Modelling multiple thin intersecting veins in 3D can be an arduous task, luckily the Leapfrog vein modelling tool is perfect for visualising thin intersecting vein systems. Complex vein systems are common in many geological settings, but for the purpose of this blog I’m going to focus on shear zone vein systems. So bear with me as I attempt to sum up the characteristics of metalliferous shear zone ore deposits and how they can be modelled using Leapfrog Geo in an easily digestible blog.

A shear zone is a discontinuity surface in the Earth’s crust and upper mantle. Depending on the characteristics of the shear zone genesis and later regional tectonics, shear zones can form economic gold, silver, copper, lead, zinc and molybdenum deposits. However, the formation of large mineral deposits is dependent on a number of factors.

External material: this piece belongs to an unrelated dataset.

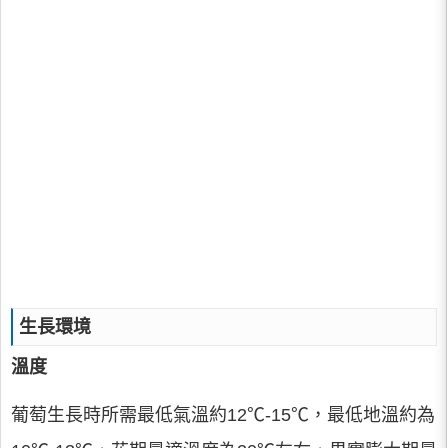
生長環境
溫度
葡萄生長時所需最低氣溫約12℃-15℃，最低地溫約為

Shear zones form in brittle/ductile transition zones as metamorphic facies are uplifted during orogenic collisions. They are mineralized throughout successive cycles consisting of increased and decreased fluid pressure phases. Metamorphic compression pressurizes the fluid and seismic activity reduces the pressure by allowing the fluid to invade the country rock along grain boundaries and fractures. The successive cycles allow fluid to disperse and regenerate, therefore allowing for incremental precipitation of incompatible elements such as gold within fractures and along grain boundaries.

Characteristic veins within the Brittle-Ductile transition zone. (Image sourced from USGS).